(Dataset excerpts)
******************************
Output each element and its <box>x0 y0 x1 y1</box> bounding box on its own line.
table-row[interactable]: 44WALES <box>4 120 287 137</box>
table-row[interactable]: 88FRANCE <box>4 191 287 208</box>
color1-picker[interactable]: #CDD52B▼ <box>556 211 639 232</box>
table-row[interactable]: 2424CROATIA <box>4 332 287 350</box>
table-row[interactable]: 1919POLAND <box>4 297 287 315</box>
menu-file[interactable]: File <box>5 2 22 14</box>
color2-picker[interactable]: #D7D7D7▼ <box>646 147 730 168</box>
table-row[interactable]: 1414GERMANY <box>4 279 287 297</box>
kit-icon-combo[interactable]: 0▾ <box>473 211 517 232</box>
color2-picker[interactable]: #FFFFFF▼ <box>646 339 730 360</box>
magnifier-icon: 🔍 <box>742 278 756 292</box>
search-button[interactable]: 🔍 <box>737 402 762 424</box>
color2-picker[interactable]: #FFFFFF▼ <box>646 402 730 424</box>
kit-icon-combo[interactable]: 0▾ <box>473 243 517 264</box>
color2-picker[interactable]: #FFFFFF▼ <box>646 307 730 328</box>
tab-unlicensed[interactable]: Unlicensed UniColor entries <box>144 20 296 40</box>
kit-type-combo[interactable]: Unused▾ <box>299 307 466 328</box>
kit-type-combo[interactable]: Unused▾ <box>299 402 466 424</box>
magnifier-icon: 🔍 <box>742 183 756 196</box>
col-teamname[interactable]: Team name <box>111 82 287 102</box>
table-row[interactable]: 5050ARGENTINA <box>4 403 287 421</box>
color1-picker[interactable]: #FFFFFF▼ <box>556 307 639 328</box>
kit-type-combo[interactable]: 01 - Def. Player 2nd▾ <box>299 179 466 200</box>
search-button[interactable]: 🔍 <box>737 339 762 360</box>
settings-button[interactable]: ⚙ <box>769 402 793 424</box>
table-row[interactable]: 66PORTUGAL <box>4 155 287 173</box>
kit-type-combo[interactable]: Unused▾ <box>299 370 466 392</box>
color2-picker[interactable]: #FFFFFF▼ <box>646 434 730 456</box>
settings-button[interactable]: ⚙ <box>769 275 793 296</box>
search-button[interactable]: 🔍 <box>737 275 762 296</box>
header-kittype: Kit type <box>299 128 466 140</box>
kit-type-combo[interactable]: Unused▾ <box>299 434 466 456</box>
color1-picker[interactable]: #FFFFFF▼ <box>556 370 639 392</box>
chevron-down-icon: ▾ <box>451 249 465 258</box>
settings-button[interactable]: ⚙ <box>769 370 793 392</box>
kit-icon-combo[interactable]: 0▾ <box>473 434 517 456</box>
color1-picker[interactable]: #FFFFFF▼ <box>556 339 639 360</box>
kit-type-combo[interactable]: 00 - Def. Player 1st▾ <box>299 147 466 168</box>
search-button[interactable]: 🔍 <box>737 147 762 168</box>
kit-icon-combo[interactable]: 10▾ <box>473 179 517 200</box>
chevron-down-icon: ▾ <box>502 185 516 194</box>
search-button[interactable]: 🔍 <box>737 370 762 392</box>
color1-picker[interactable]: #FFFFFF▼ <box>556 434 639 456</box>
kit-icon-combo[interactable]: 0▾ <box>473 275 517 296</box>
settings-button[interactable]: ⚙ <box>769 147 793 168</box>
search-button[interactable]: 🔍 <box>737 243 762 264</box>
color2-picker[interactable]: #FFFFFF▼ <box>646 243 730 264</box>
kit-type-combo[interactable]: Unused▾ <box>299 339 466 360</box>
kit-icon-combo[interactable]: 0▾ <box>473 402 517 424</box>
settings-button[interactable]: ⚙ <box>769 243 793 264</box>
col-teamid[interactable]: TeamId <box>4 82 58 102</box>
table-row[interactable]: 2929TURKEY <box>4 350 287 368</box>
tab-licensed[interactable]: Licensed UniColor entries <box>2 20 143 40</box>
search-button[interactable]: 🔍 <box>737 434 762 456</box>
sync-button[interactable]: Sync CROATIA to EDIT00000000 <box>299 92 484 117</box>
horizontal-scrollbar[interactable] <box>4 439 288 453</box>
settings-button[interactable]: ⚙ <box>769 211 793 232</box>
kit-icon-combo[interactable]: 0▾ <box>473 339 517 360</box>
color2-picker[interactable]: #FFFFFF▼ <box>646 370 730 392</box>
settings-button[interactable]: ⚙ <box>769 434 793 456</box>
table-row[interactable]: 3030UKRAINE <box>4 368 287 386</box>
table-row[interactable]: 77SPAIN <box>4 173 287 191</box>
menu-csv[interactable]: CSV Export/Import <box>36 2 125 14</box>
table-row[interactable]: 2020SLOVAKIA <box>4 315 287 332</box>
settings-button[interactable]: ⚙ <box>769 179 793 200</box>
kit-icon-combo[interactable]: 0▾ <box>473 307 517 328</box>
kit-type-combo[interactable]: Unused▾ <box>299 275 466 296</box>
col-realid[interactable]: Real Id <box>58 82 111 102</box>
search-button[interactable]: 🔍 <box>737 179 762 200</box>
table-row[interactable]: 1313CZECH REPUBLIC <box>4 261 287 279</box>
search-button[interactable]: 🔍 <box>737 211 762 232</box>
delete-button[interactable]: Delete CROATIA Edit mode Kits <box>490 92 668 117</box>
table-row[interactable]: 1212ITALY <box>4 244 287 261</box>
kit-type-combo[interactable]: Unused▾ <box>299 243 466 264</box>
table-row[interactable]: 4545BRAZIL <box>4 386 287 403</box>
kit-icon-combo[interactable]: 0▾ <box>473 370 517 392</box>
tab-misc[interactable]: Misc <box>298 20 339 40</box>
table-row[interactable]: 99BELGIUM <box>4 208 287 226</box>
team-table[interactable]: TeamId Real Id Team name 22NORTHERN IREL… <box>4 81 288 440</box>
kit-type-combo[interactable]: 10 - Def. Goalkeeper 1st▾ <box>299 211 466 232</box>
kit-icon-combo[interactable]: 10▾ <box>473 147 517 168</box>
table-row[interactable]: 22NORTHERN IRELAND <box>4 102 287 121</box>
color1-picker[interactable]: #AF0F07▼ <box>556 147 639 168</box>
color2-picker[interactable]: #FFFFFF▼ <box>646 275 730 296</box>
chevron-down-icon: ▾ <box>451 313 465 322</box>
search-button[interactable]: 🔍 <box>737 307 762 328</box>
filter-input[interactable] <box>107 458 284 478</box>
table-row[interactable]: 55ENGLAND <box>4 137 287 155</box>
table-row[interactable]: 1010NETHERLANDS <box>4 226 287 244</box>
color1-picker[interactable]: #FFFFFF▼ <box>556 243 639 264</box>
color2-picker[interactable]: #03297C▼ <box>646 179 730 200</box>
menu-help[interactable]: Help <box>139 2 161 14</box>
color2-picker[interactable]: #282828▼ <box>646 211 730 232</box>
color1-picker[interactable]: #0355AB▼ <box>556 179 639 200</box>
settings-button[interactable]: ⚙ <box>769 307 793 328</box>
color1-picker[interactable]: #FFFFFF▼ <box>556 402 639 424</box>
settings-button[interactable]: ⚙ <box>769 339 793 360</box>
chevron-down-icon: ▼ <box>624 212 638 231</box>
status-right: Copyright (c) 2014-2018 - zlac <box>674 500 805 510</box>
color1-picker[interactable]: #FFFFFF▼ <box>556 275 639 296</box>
******************************
§ **WORK REQUIRED**
Write down all the entries again without a single difference.

§ **RESPONSE TO THIS TASK**
Output each element and its <box>x0 y0 x1 y1</box> bounding box on its own line.
table-row[interactable]: 44WALES <box>4 120 287 137</box>
table-row[interactable]: 88FRANCE <box>4 191 287 208</box>
color1-picker[interactable]: #CDD52B▼ <box>556 211 639 232</box>
table-row[interactable]: 2424CROATIA <box>4 332 287 350</box>
table-row[interactable]: 1919POLAND <box>4 297 287 315</box>
menu-file[interactable]: File <box>5 2 22 14</box>
color2-picker[interactable]: #D7D7D7▼ <box>646 147 730 168</box>
table-row[interactable]: 1414GERMANY <box>4 279 287 297</box>
kit-icon-combo[interactable]: 0▾ <box>473 211 517 232</box>
color2-picker[interactable]: #FFFFFF▼ <box>646 339 730 360</box>
magnifier-icon: 🔍 <box>742 278 756 292</box>
search-button[interactable]: 🔍 <box>737 402 762 424</box>
color2-picker[interactable]: #FFFFFF▼ <box>646 402 730 424</box>
kit-icon-combo[interactable]: 0▾ <box>473 243 517 264</box>
color2-picker[interactable]: #FFFFFF▼ <box>646 307 730 328</box>
tab-unlicensed[interactable]: Unlicensed UniColor entries <box>144 20 296 40</box>
kit-type-combo[interactable]: Unused▾ <box>299 307 466 328</box>
kit-type-combo[interactable]: Unused▾ <box>299 402 466 424</box>
magnifier-icon: 🔍 <box>742 183 756 196</box>
col-teamname[interactable]: Team name <box>111 82 287 102</box>
table-row[interactable]: 5050ARGENTINA <box>4 403 287 421</box>
color1-picker[interactable]: #FFFFFF▼ <box>556 307 639 328</box>
kit-type-combo[interactable]: 01 - Def. Player 2nd▾ <box>299 179 466 200</box>
search-button[interactable]: 🔍 <box>737 339 762 360</box>
settings-button[interactable]: ⚙ <box>769 402 793 424</box>
table-row[interactable]: 66PORTUGAL <box>4 155 287 173</box>
kit-type-combo[interactable]: Unused▾ <box>299 370 466 392</box>
color2-picker[interactable]: #FFFFFF▼ <box>646 434 730 456</box>
settings-button[interactable]: ⚙ <box>769 275 793 296</box>
search-button[interactable]: 🔍 <box>737 275 762 296</box>
header-kittype: Kit type <box>299 128 466 140</box>
kit-type-combo[interactable]: Unused▾ <box>299 434 466 456</box>
color1-picker[interactable]: #FFFFFF▼ <box>556 370 639 392</box>
chevron-down-icon: ▾ <box>451 249 465 258</box>
settings-button[interactable]: ⚙ <box>769 370 793 392</box>
kit-icon-combo[interactable]: 0▾ <box>473 434 517 456</box>
color1-picker[interactable]: #FFFFFF▼ <box>556 339 639 360</box>
kit-type-combo[interactable]: 00 - Def. Player 1st▾ <box>299 147 466 168</box>
search-button[interactable]: 🔍 <box>737 147 762 168</box>
kit-icon-combo[interactable]: 10▾ <box>473 179 517 200</box>
chevron-down-icon: ▾ <box>502 185 516 194</box>
search-button[interactable]: 🔍 <box>737 370 762 392</box>
color1-picker[interactable]: #FFFFFF▼ <box>556 434 639 456</box>
kit-icon-combo[interactable]: 0▾ <box>473 275 517 296</box>
settings-button[interactable]: ⚙ <box>769 147 793 168</box>
search-button[interactable]: 🔍 <box>737 243 762 264</box>
color2-picker[interactable]: #FFFFFF▼ <box>646 243 730 264</box>
kit-type-combo[interactable]: Unused▾ <box>299 339 466 360</box>
kit-icon-combo[interactable]: 0▾ <box>473 402 517 424</box>
settings-button[interactable]: ⚙ <box>769 243 793 264</box>
col-teamid[interactable]: TeamId <box>4 82 58 102</box>
table-row[interactable]: 2929TURKEY <box>4 350 287 368</box>
tab-licensed[interactable]: Licensed UniColor entries <box>2 20 143 40</box>
search-button[interactable]: 🔍 <box>737 434 762 456</box>
sync-button[interactable]: Sync CROATIA to EDIT00000000 <box>299 92 484 117</box>
horizontal-scrollbar[interactable] <box>4 439 288 453</box>
settings-button[interactable]: ⚙ <box>769 211 793 232</box>
kit-icon-combo[interactable]: 0▾ <box>473 339 517 360</box>
color2-picker[interactable]: #FFFFFF▼ <box>646 370 730 392</box>
settings-button[interactable]: ⚙ <box>769 434 793 456</box>
table-row[interactable]: 3030UKRAINE <box>4 368 287 386</box>
table-row[interactable]: 77SPAIN <box>4 173 287 191</box>
menu-csv[interactable]: CSV Export/Import <box>36 2 125 14</box>
table-row[interactable]: 2020SLOVAKIA <box>4 315 287 332</box>
settings-button[interactable]: ⚙ <box>769 179 793 200</box>
kit-icon-combo[interactable]: 0▾ <box>473 307 517 328</box>
kit-type-combo[interactable]: Unused▾ <box>299 275 466 296</box>
col-realid[interactable]: Real Id <box>58 82 111 102</box>
search-button[interactable]: 🔍 <box>737 179 762 200</box>
table-row[interactable]: 1313CZECH REPUBLIC <box>4 261 287 279</box>
search-button[interactable]: 🔍 <box>737 211 762 232</box>
delete-button[interactable]: Delete CROATIA Edit mode Kits <box>490 92 668 117</box>
table-row[interactable]: 1212ITALY <box>4 244 287 261</box>
kit-type-combo[interactable]: Unused▾ <box>299 243 466 264</box>
table-row[interactable]: 4545BRAZIL <box>4 386 287 403</box>
kit-icon-combo[interactable]: 0▾ <box>473 370 517 392</box>
tab-misc[interactable]: Misc <box>298 20 339 40</box>
table-row[interactable]: 99BELGIUM <box>4 208 287 226</box>
team-table[interactable]: TeamId Real Id Team name 22NORTHERN IREL… <box>4 81 288 440</box>
kit-type-combo[interactable]: 10 - Def. Goalkeeper 1st▾ <box>299 211 466 232</box>
kit-icon-combo[interactable]: 10▾ <box>473 147 517 168</box>
table-row[interactable]: 22NORTHERN IRELAND <box>4 102 287 121</box>
color1-picker[interactable]: #AF0F07▼ <box>556 147 639 168</box>
color2-picker[interactable]: #FFFFFF▼ <box>646 275 730 296</box>
chevron-down-icon: ▾ <box>451 313 465 322</box>
search-button[interactable]: 🔍 <box>737 307 762 328</box>
filter-input[interactable] <box>107 458 284 478</box>
table-row[interactable]: 55ENGLAND <box>4 137 287 155</box>
table-row[interactable]: 1010NETHERLANDS <box>4 226 287 244</box>
color1-picker[interactable]: #FFFFFF▼ <box>556 243 639 264</box>
color2-picker[interactable]: #03297C▼ <box>646 179 730 200</box>
menu-help[interactable]: Help <box>139 2 161 14</box>
color2-picker[interactable]: #282828▼ <box>646 211 730 232</box>
color1-picker[interactable]: #0355AB▼ <box>556 179 639 200</box>
settings-button[interactable]: ⚙ <box>769 307 793 328</box>
color1-picker[interactable]: #FFFFFF▼ <box>556 402 639 424</box>
settings-button[interactable]: ⚙ <box>769 339 793 360</box>
chevron-down-icon: ▼ <box>624 212 638 231</box>
status-right: Copyright (c) 2014-2018 - zlac <box>674 500 805 510</box>
color1-picker[interactable]: #FFFFFF▼ <box>556 275 639 296</box>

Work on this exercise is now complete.